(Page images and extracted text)

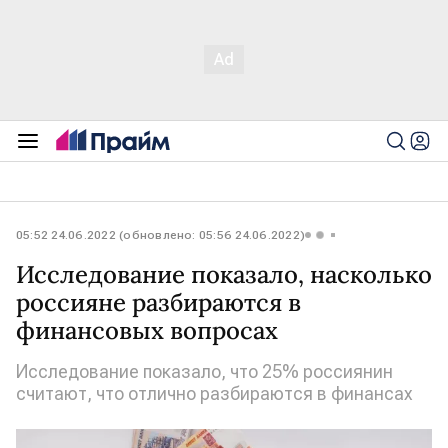
05:52 24.06.2022 (обновлено: 05:56 24.06.2022)
Исследование показало, насколько
россияне разбираются в
финансовых вопросах
Исследование показало, что 25% россиянин
считают, что отлично разбираются в финансах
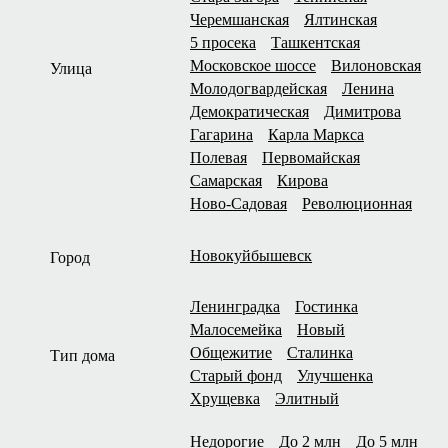
Черемшанская
Ялтинская
5 просека
Ташкентская
Московское шоссе
Вилоновская
Улица
Молодогвардейская
Ленина
Демократическая
Димитрова
Гагарина
Карла Маркса
Полевая
Первомайская
Самарская
Кирова
Ново-Садовая
Революционная
Новокуйбышевск
Город
Ленинградка
Гостинка
Малосемейка
Новый
Общежитие
Сталинка
Тип дома
Старый фонд
Улучшенка
Хрущевка
Элитный
Недорогие
До 2 млн
До 5 млн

Your assignment: From the first line to the last, retype the data above exactly, but not its images.

The answer:
05:52 24.06.2022 (обновлено: 05:56 24.06.2022)
Исследование показало, насколько
россияне разбираются в
финансовых вопросах
Исследование показало, что 25% россиянин
считают, что отлично разбираются в финансах
Черемшанская
Ялтинская
5 просека
Ташкентская
Московское шоссе
Вилоновская
Улица
Молодогвардейская
Ленина
Демократическая
Димитрова
Гагарина
Карла Маркса
Полевая
Первомайская
Самарская
Кирова
Ново-Садовая
Революционная
Новокуйбышевск
Город
Ленинградка
Гостинка
Малосемейка
Новый
Общежитие
Сталинка
Тип дома
Старый фонд
Улучшенка
Хрущевка
Элитный
Недорогие
До 2 млн
До 5 млн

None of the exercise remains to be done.